According to court documents, Verbal used the proceeds of the tax and healthcare fraud schemes to make extensive purchases of luxury cars, homes and jewelry. The money laundering charge to which Verbal pleaded guilty relates to the purchase of a $52,000 diamond ring with the proceeds of healthcare fraud.
In the course of the health care fraud investigation, law enforcement authorities seized $765, 917 from bank accounts controlled by Verbal, a 2011 Toyota Camry and four pieces of diamond jewelry, including a 7-carat diamond ring. The United States initiated a civil forfeiture action alleging the properties constituted proceeds traceable to the health care fraud and on Sept. 19, 2013, Judge Eagles entered an order forfeiting the property to the government.
“Mr. Verbal’s fraudulent schemes victimized taxpayers in multiple ways, damaging Medicaid, the patients who rely on it, and the taxpayers who support it,” said U.S. Attorney Rand. “Stopping these fraudulent activities is a priority of the Department of Justice, and we are committed both to bringing the fraudsters to justice and returning the ill-gotten gains to the victimized agencies.”
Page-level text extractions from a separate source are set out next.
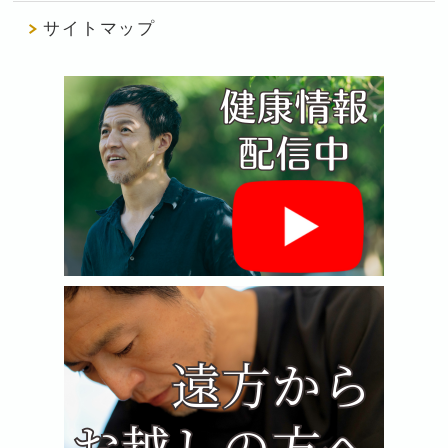
サイトマップ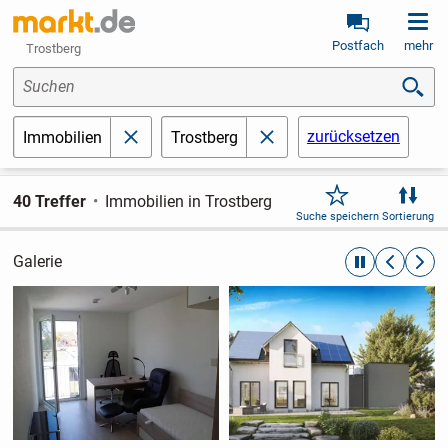
Postfach
mehr
Trostberg
Suchen
zurücksetzen
Immobilien
Trostberg
schließen
schließen
40 Treffer
Immobilien in Trostberg
Suche speichern
Sortierung
Galerie
automatische R
zurückblät
weite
“The improper billing of the N.C. state community mental health program by unscrupulous providers will not be tolerated,” said Derrick Jackson, Special Agent in Charge of the U.S. Department of Health and Human Services Office of Inspector General in Atlanta. “This costs taxpayers millions of dollars each year and drains the Medicaid program of much needed resources.”
The tax case against Verbal was investigated by agents of IRS - Criminal Investigation, and was prosecuted by Assistant U.S. Attorney Frank Chut and Trial Attorney Jonathan Marx of the Tax Division. The healthcare fraud case against Verbal was investigated by agents of the Department of Health and Human Services, Office of Inspector General, the North Carolina State Bureau of Investigations, the North Carolina Department of Justice’s Medicaid Investigations Division and IRS – Criminal Investigation, and was prosecuted by Assistant U.S. Attorney Robert Hamilton.